The street was well lit, but by street lights and shop windows alone. Was there some sort of artificial daylight during “daytime” hours?
As they passed a bookstore, Rourke spotted three uniformed men on bicycles coming their way, but down the center of the street. “Cops—get into the doorway!” And Rourke, Rubenstein and Spitz flanking him, moved quickly into the doorway of the bookstore. Rourke’s right hand was under his bomber jacket, to one of the two ScoreMasters he carried in his waistband. With the exception of the Model 629, the Crain LSX knife and the HK-91 rifle, John Rourke had all of his weapons.

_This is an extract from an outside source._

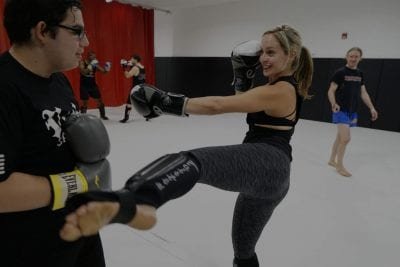 At what (x,y) coordinates should I click in order to perform the action: click on white upper half of wall. Please return your answer as a coordinate pair (x, y). Looking at the image, I should click on (205, 30).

The policemen pedaled by without even looking their way, either otherwise engrossed or grossly inefficient. Paul started away, but John Rourke pulled him back, saying, “Look in the window.” There were a variety of novels, some of them appearing to be romances, some mysteries, all by unrecognizable authors. But there was also a collection of nonfiction.
One of these books was The Annotated Mein Kampf, complete with a new introduction by United States Senator Charles Breen. The dust jacket featured a quote which read, “For those truly interested in Hitler the man as well as the brilliant philosopher and charismatic leader, this is the best yet.” The quote was attributed to Dalton Cole, President of the United States.